Dr Paul Lelliott, Deputy Chief Inspector of Hospitals (lead for mental health) at the Care Quality Commission, said: “In last year’s State of Care in mental health services report, we highlighted that on too many mental health wards, the combination of a high number of detained patients with very serious mental health conditions, old and unsuitable buildings, staff shortages and lack of basic training, make it more likely that patients and staff are at risk of suffering harm. We described mental health wards as a high-risk environment and expressed concern about the high number of incidences of violence towards both patients and staff.
“This report published today shows that sexual incidents are also common-place on mental health wards and can cause great distress to those affected, distress that may still be felt long after they leave hospital. That’s why we are working with partners to highlight this issue and make recommendations to improve sexual safety on mental health wards.

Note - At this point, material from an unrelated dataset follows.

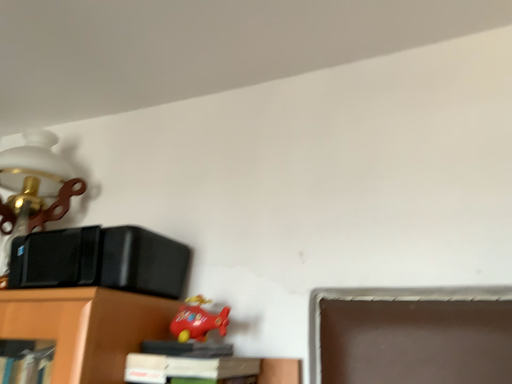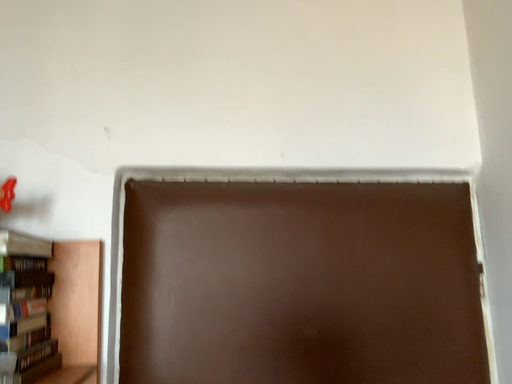 Question: How did the camera likely rotate when shooting the video?

Choices:
 (A) rotated upward
 (B) rotated downward

Answer: (B) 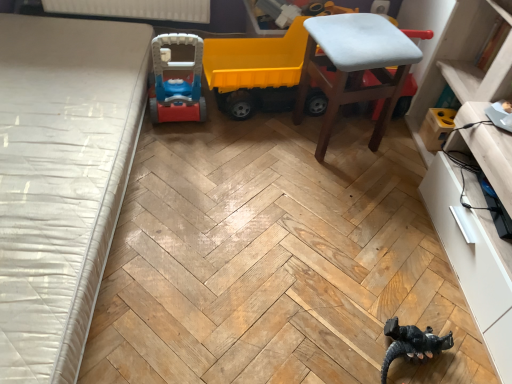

Patients and staff must feel confident that any concerns will be followed up quickly and effectively and the appropriate action taken.
“We are recommending new national guidance co-produced with people who use services, a strengthening of the reporting system so that it better reflects the impact of sexual incidents, and training to equip staff with the skills and knowledge to fully assess patient risk to help prevent incidents.
“Staff on mental health wards must work together with the police and local authority safeguarding teams to help ensure that people accessing mental health services are kept safe from sexual harm at what is a very vulnerable time in their lives.”
Dr Adrian James, Registrar of the Royal College of Psychiatrists, said: “The Royal College of Psychiatrists notes publication of the report and welcomes the recommendations made to improve sexual safety on mental health wards.
“Sexual safety is of paramount importance for those providing and receiving treatment, and while the overwhelming majority of patients receive care in a safe environment, the report highlights that more needs to be done. The College is committed to working with the CQC and other agencies on taking the recommendations forward to ensure excellent and safe patient care.”